The Bush Presidential Library
We would love to give proper attribution for this sneak preview of the Bush Library, but it arrived, like so many others circulating by e-mail, absent of any clue on authorship. We got it from Jack Rosen, and he got it from who knows where; but to the unknown originator, our thanks.
The Library will include:
The Hurricane Katrina Room, which is still under construction.
The Alberto Gonzales Room. Have you seen that? You can’t remember?
The Texas Air National Guard Room. Skip this one. No need to show up.
The Walter Reed Hospital Room, where they don’t let you in.
The Guantanamo Bay Room, where they don’t let you out.
The Weapons of Mass Destruction Room, which no one has been able to find.
The National Debt Wing. Bigger than a WalMart, and it has no ceiling.
The ‘Tax Cut’ Room: admission restricted to the fabulously wealthy.
The ‘Economy Room.‘ You’ll find it in the toilet.
The Iraq War Room.
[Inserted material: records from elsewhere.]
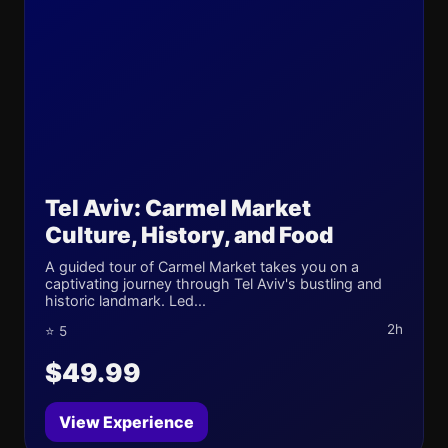
Tel Aviv: Carmel Market
Culture, History, and Food
A guided tour of Carmel Market takes you on a
captivating journey through Tel Aviv's bustling and
historic landmark. Led...
2h
⭐ 5
$49.99
View Experience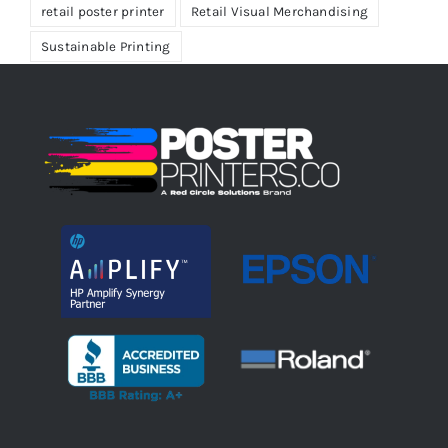
retail poster printer
Retail Visual Merchandising
Sustainable Printing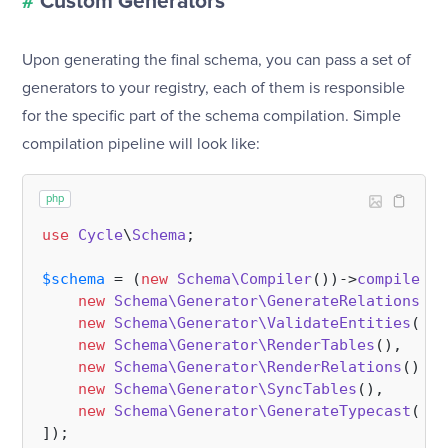
#
Custom Generators
Upon generating the final schema, you can pass a set of
generators to your registry, each of them is responsible
for the specific part of the schema compilation. Simple
compilation pipeline will look like:
php
use
Cycle
\
Schema
;

$schema
 = (
new
Schema\Compiler
())->
compile
(
$r
new
Schema\Generator\GenerateRelations
(),
new
Schema\Generator\ValidateEntities
(), 
new
Schema\Generator\RenderTables
(),     
new
Schema\Generator\RenderRelations
(),  
new
Schema\Generator\SyncTables
(),       
new
Schema\Generator\GenerateTypecast
(), 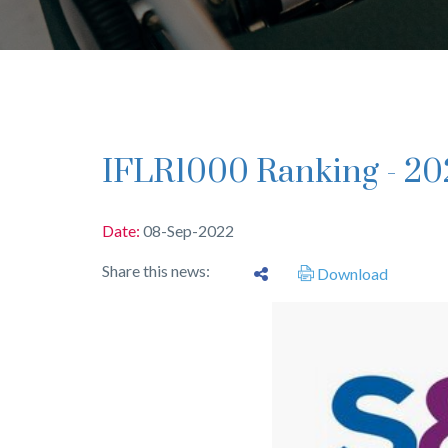
IFLR1000 Ranking - 20
Date:
08-Sep-2022
Share this news:
Download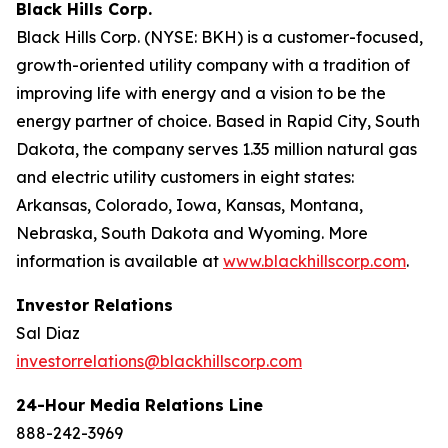
Black Hills Corp.
Black Hills Corp. (NYSE: BKH) is a customer-focused,
growth-oriented utility company with a tradition of
improving life with energy and a vision to be the
energy partner of choice. Based in Rapid City, South
Dakota, the company serves 1.35 million natural gas
and electric utility customers in eight states:
Arkansas, Colorado, Iowa, Kansas, Montana,
Nebraska, South Dakota and Wyoming. More
information is available at
www.blackhillscorp.com
.
Investor Relations
Sal Diaz
investorrelations@blackhillscorp.com
24-Hour Media Relations Line
888-242-3969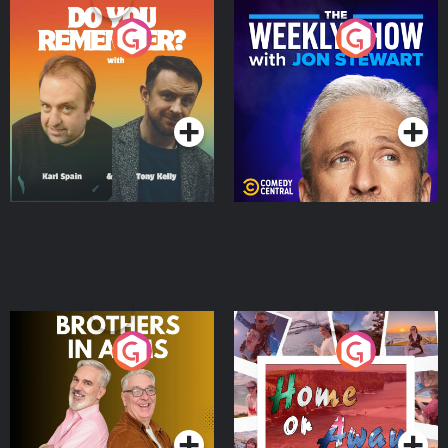
Do You Remember?
The Weekly Show with
Jon Stewart
Podcast Series
Podcast Series
Brothers In Arms
Home or Away - Living
the Irish Australian
Dream with Aisling
Podcast Series
Podcast Series
Moloney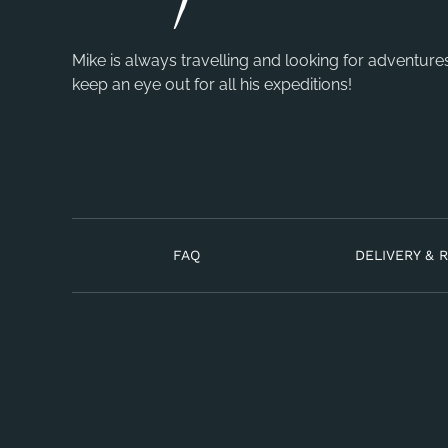
Mike is always travelling and looking for adventure
keep an eye out for all his expeditions!
FAQ
DELIVERY & 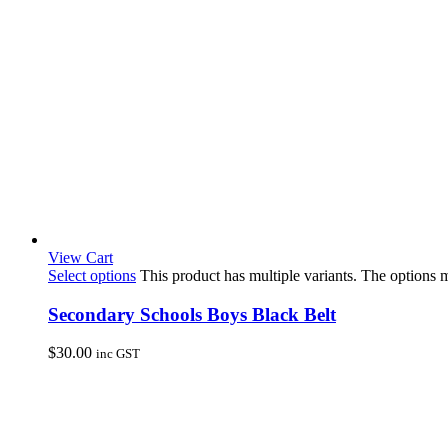
View Cart
Select options
This product has multiple variants. The options
Secondary Schools Boys Black Belt
$
30.00
inc GST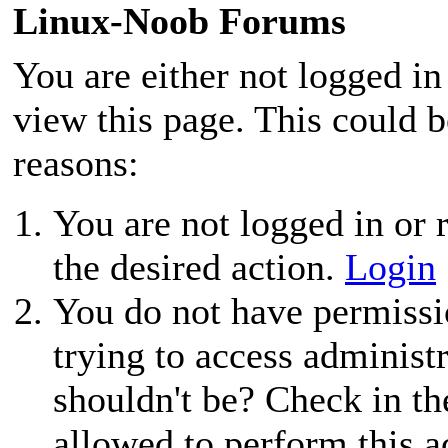
Linux-Noob Forums
You are either not logged in
view this page. This could 
reasons:
You are not logged in or r
the desired action.
Login
You do not have permissio
trying to access administ
shouldn't be? Check in th
allowed to perform this a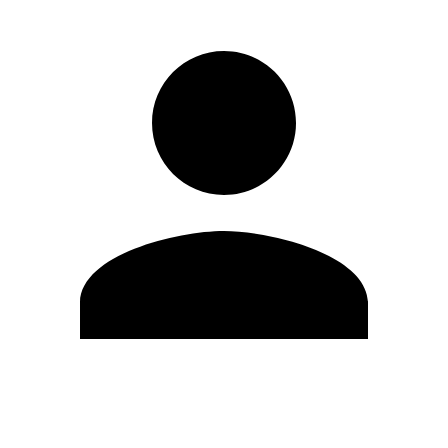
Edit Profile
Change Password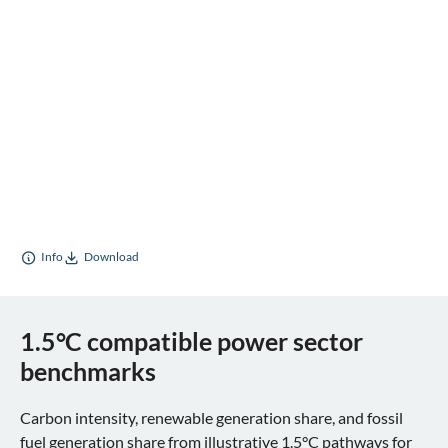
Info
Download
1.5°C compatible power sector
benchmarks
Carbon intensity, renewable generation share, and fossil
fuel generation share from illustrative 1.5°C pathways for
After you complete your first tour, they make you go back for a second, third, fourth, and sometimes a fifth.
The Dick Cheney Room, in an undisclosed location.
The Environmental Conservation Room. Still empty.
The Supreme Court Gift Shop, where you can buy an election.
The ‘Decider Room’ complete with dart board, magic 8-ball, Ouija board, dice, coins, and straws.
The museum will be equiped with an electron microscope to help you locate the President’s accomplishments.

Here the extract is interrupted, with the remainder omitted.